Home » Blog » Poptech '09 » Luis von Ahn: CAPTCHAs? My fault…

Luis von Ahn: CAPTCHAs? My fault…

I’m blogging from Camden, Maine, at the wonderful Pop!Tech conference. This year’s a special treat. My wife, the lovely Velveteen Rabbi, and I are team-blogging, trading off posts. You can read her posts on her website, or just read all of ours on the Pop!Tech site, where Michelle Riggen-Ransom has been doing brilliant work thus far. There’s lots of bloggers in the crowd and on twitter – follow the #poptech tag for lots of different perspectives.

Luis von Ahn, professor of computer science at Carnegie Mellon, believes we can make computers better by harnessing the intelligence of humans. Inventor of the CAPTCHA and the reCAPTCHA, a technology that both helps eliminate spam and digitizes books, Luis was recently recognized with a MacArthur fellowship for his groundbreaking and creative work.

“Have you seen those distored squiggly characters on web forms? Do they annoy you? I invented that.”

Luis explains why we need CAPTCHAs on the internet. They prevent scalpers from buying millions of tickets at once through online systems like Ticketmaster, and they slow down spammers from obtaining a near infinity of email accounts. They don’t always work, he explains – an automated system on Yahoo creates distorted letters from random letters. When the system prompted a user with the word “WAIT”, she waited for twenty minutes before giving up. He’s just grateful it didn’t say “RESTART”.

Luis von Ahn. photo by Kris Krüg

Without CAPTCHAs, bad things can happen. He tells us about a Slashdot poll that asked users to vote on the best CS grad school in US. Students at CMU wrote a program to game the poll. MIT fought back, and within a couple of days, the poll needed to be taken down as both schools had more than six million votes.

Spammers need lots of email accounts, since each account tends to be limited to sending a few hundred emails a day. So spammers write programs to harness lots of accounts. CAPTCHAs slow this down. So spammers are now building CAPTCHA sweatshops, hiring humans to type CAPTCHAs in countries where the minimum wage is very low. Luis observes that, well, at least it’s costing spammers something. And it’s creating jobs in the developing world. Pornographers who want email accounts have found out how to do this for free – they ask people to solve the CAPTCHAs they’re confronted with in exchange for free porn.

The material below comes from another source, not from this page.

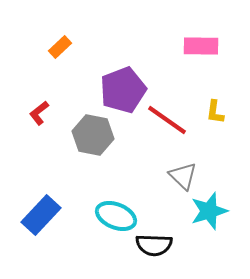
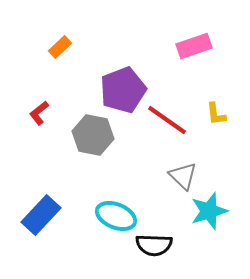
pink rectangle: moved 7 px left; rotated 20 degrees counterclockwise
yellow L-shape: moved 1 px right, 2 px down; rotated 15 degrees counterclockwise
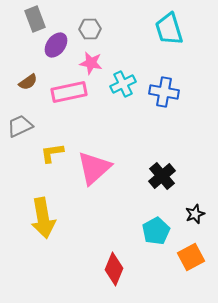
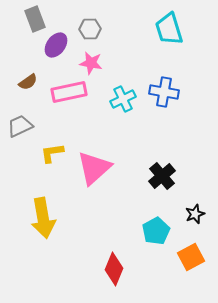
cyan cross: moved 15 px down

CAPTCHAs have now been tried in different ways in different countries. Russian CAPTCHAs frequently ask users to solve complex math problems – Luis is astounded that Russian CAPTCHA authors assume that a random user can calculate a limit in a complex algebraic equation. Indian CAPTCHAs sometimes feature circuit designs and ask a user to calculate resistance. And, of course, in the US, blog captures feature tough problems like “What is 1+1?” He points out that all these CAPTCHAs fail, because they’re all pretty easily solveable by computers.

While he’s proud that 200 million CAPTCHAs are typed online everyday, Von Ahn mourns the waste of human time and energy, up to 500 thousand hours a day. So Luis invented the reCAPTCHA, which is used to help in the scanning of books. Scanning books involves taking photos of book pages then using OCR (optical character recognition) to figure out what the words are. In older texts, OCR is quite inexact – he tells us that for books written before 1900s, OCR misses roughly 30% of the words.

reCAPTCHAs present users with two distorted words. The system knows what one is – if you identify it correctly, it assumes you’re probably answering the second one (the order is randomized) to the best of your ability. When a dozen users identify an unknown word the same way, it’s very likely that the recognition is an accurate one. The system now digitizes 45 million words a day, the equivalent of 4 million books a year.

The two word reCAPTCHAs are as efficient as entering in random strings of 6 to 8 word characters, so von Ahn isn’t making us work harder. The texts are coming from the New York Times archives and from the Google book scanning project. Google likes the technology so much that they just acquired reCAPTCHA.

In the question and answer session, von Ahn explains that he’s hoping to use these methods for language translation and image tagging in the near future.

Andrew closes our first session with the announcement of a new initiative. He explains that Pop!Tech has focused on three areas: innovation, social change and science. The new initiative focuses on helping young, working scientists become visible leaders, learning communication and leadership skills to complement their scientific skills. Starting next year, 15 to 20 scientists will be involved in a year-long training program which will may appearances on the Pop!Tech stage. Andrew acknowledges that, in the academy, there’s something of an anti-popularization bias – the role of Pop!Tech is to ensure that scientists continue doing excellent academic work but are simply more skilled at communicating their exploration, knowledge and discovery. This work is supported in a big way by Microsoft, along with National Georgraphic, and is endorsed by the National Science Foundation.